Problem to solve: Give again every line from the one with "att ge verkligt värde och skapa en ny" through the last line of the data, exactly, and leave out the lines before it.

== Extracted records ==

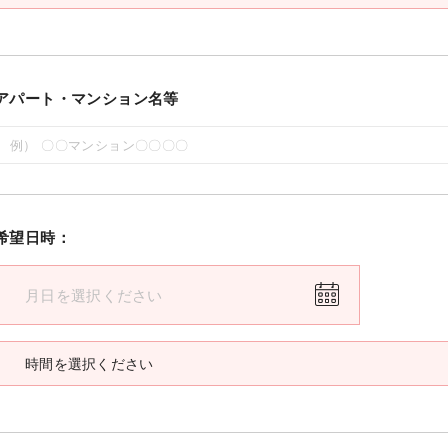
アパート・マンション名等
希望日時：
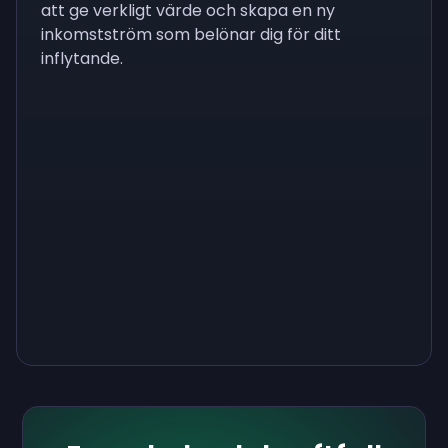
att ge verkligt värde och skapa en ny
inkomstström som belönar dig för ditt
inflytande.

===

Expected answer:
att ge verkligt värde och skapa en ny
inkomstström som belönar dig för ditt
inflytande.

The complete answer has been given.